Exercise prompt: Each line of the data that mentions the string "dengan" needs to be identified and copied.
==== The records ====
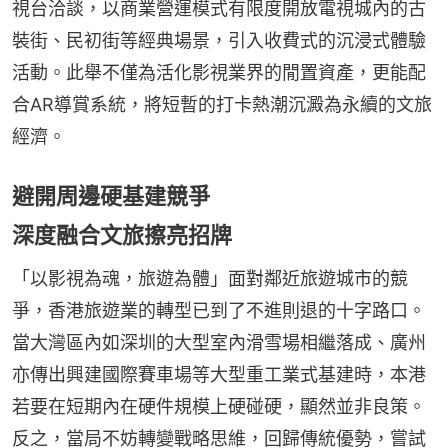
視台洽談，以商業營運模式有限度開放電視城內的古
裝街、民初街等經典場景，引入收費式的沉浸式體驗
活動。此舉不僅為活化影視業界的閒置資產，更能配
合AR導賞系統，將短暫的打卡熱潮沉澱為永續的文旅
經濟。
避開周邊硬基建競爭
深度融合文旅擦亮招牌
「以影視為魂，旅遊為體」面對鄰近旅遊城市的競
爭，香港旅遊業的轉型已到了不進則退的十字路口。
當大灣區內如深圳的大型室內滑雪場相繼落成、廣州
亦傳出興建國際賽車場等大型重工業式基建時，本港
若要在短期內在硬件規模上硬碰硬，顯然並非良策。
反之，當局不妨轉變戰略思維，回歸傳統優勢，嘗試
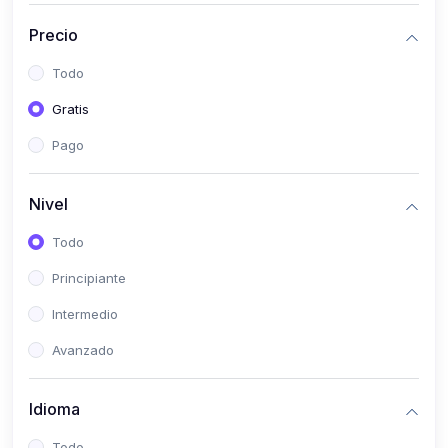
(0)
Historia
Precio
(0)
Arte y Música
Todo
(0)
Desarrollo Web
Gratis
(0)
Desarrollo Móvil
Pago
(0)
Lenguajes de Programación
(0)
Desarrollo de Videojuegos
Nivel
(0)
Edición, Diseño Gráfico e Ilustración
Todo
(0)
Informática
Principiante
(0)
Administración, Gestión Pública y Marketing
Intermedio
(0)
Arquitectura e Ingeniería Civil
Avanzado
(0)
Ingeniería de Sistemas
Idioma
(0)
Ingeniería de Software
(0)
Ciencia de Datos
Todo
====
==== The records ====
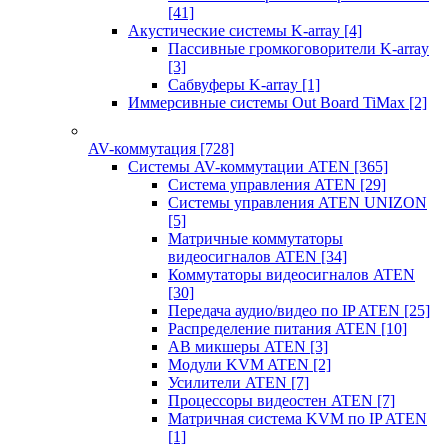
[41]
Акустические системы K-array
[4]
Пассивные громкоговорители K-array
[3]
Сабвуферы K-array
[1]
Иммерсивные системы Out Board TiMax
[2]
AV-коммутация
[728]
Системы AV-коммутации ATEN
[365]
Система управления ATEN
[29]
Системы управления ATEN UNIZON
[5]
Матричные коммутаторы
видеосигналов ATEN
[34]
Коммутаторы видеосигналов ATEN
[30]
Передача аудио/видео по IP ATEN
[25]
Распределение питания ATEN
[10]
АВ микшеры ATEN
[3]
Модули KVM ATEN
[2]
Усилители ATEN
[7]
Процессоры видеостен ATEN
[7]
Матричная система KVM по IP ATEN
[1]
====
==== The records ====
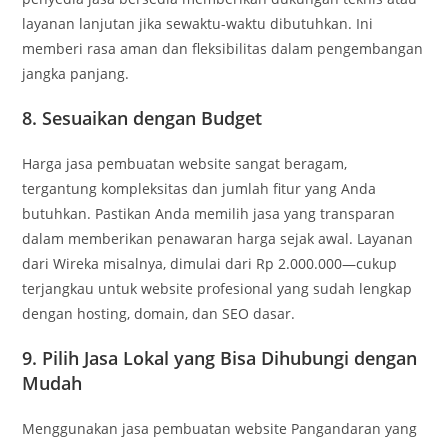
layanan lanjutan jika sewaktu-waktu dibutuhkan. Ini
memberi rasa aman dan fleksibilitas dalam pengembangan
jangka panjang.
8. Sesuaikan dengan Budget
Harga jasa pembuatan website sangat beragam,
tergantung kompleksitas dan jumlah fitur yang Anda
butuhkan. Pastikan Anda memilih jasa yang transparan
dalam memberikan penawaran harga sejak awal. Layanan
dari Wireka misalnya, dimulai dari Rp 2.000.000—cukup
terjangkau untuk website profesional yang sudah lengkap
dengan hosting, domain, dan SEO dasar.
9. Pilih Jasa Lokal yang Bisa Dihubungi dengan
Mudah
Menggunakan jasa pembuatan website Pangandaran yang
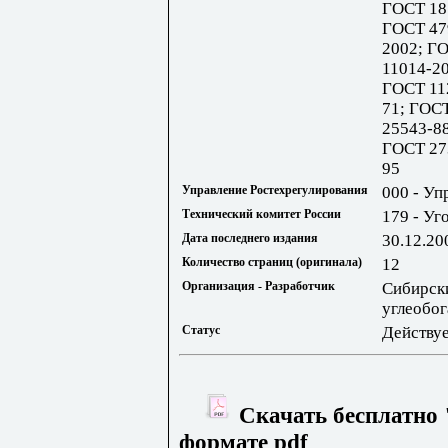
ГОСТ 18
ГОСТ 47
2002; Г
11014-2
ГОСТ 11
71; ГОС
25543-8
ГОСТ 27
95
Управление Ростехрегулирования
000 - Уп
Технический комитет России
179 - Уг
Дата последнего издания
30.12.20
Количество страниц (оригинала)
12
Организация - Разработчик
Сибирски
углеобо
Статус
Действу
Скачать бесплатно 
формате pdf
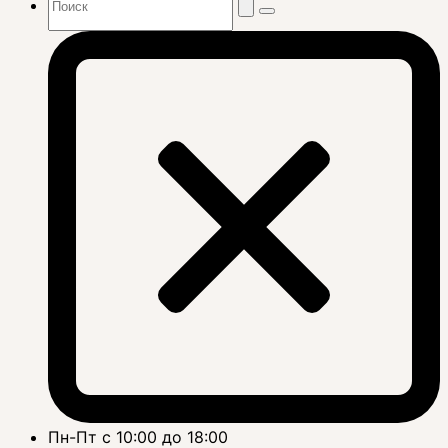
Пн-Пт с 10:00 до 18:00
====
Result:
8. Sesuaikan dengan Budget
dengan hosting, domain, dan SEO dasar.
9. Pilih Jasa Lokal yang Bisa Dihubungi dengan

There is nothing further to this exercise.